§ **Work request**:
Among the entries below, find the line with "Many of our" and the line with "running some tests". Return exactly those lines and every line between them, but no pictures.

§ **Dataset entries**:
▽
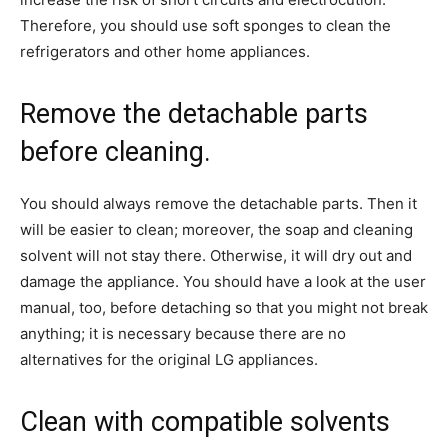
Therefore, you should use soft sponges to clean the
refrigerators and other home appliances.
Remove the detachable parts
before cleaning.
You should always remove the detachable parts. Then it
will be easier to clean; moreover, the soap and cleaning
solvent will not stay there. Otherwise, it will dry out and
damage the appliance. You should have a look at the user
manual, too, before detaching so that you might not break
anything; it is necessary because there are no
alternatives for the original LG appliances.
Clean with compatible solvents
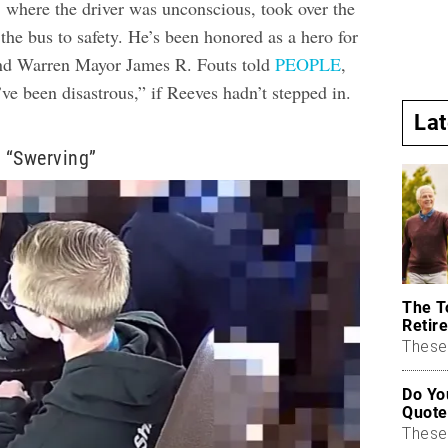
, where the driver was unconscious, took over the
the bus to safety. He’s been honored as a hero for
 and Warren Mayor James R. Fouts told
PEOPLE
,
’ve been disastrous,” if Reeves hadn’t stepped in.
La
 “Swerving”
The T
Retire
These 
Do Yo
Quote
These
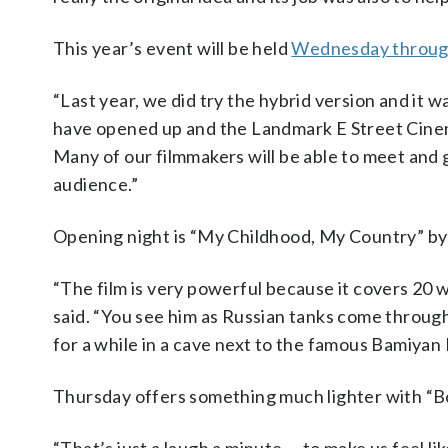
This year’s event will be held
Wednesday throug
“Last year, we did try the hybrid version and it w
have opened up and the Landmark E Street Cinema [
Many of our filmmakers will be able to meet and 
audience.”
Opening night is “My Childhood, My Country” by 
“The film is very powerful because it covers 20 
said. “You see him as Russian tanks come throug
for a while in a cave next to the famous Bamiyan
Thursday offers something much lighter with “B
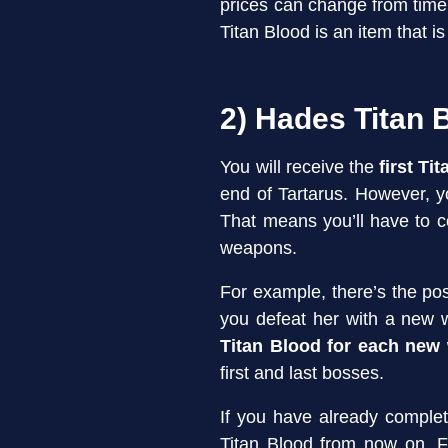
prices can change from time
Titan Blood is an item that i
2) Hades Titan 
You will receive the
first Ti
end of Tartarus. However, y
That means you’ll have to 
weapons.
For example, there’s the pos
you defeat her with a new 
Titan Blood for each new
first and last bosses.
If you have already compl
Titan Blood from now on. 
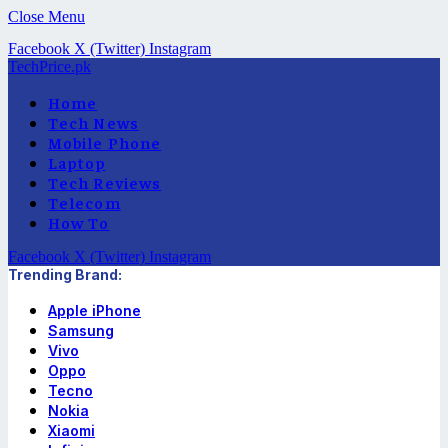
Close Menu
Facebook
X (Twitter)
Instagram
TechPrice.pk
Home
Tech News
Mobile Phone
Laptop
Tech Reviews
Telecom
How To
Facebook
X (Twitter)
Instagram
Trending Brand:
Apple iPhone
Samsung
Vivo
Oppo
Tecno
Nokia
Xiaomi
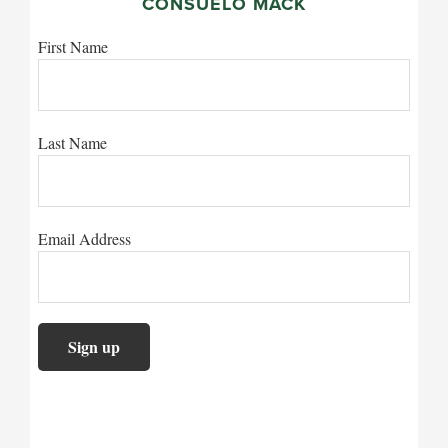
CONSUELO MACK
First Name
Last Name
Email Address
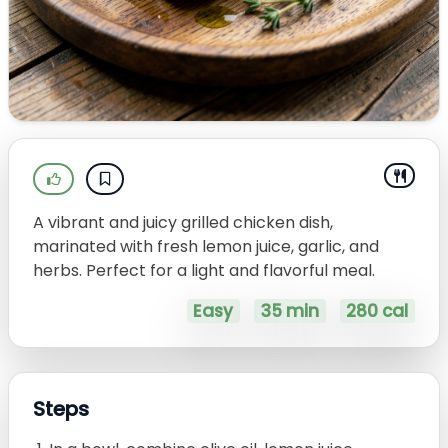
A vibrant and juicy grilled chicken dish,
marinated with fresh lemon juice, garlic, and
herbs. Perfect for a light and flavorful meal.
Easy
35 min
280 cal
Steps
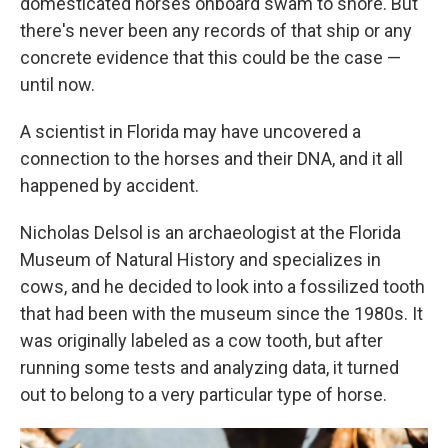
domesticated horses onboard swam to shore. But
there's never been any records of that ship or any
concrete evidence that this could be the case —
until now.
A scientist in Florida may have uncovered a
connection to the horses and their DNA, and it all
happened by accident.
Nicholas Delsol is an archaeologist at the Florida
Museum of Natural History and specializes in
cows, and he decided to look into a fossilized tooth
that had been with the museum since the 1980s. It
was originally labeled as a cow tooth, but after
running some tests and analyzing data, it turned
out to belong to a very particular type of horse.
△
§ **Expected answer**:
Many of our filmmakers will be able to meet and 
audience.”
Opening night is “My Childhood, My Country” by 
“The film is very powerful because it covers 20 
said. “You see him as Russian tanks come throug
for a while in a cave next to the famous Bamiyan
Thursday offers something much lighter with “B
prices can change from time
Titan Blood is an item that i
2) Hades Titan 
You will receive the
first Ti
end of Tartarus. However, y
That means you’ll have to 
weapons.
For example, there’s the pos
you defeat her with a new 
Titan Blood for each new
first and last bosses.
If you have already compl
Titan Blood from now on. 
Close Menu
Facebook
X (Twitter)
Instagram
TechPrice.pk
Home
Tech News
Mobile Phone
Laptop
Tech Reviews
Telecom
How To
Facebook
X (Twitter)
Instagram
Trending Brand:
Apple iPhone
Samsung
Vivo
Oppo
Tecno
Nokia
Xiaomi
CONSUELO MACK
First Name
Last Name
Email Address
A vibrant and juicy grilled chicken dish,
marinated with fresh lemon juice, garlic, and
herbs. Perfect for a light and flavorful meal.
Easy
35 min
280 cal
Steps
domesticated horses onboard swam to shore. But
there's never been any records of that ship or any
concrete evidence that this could be the case —
until now.
A scientist in Florida may have uncovered a
connection to the horses and their DNA, and it all
happened by accident.
Nicholas Delsol is an archaeologist at the Florida
Museum of Natural History and specializes in
cows, and he decided to look into a fossilized tooth
that had been with the museum since the 1980s. It
was originally labeled as a cow tooth, but after
running some tests and analyzing data, it turned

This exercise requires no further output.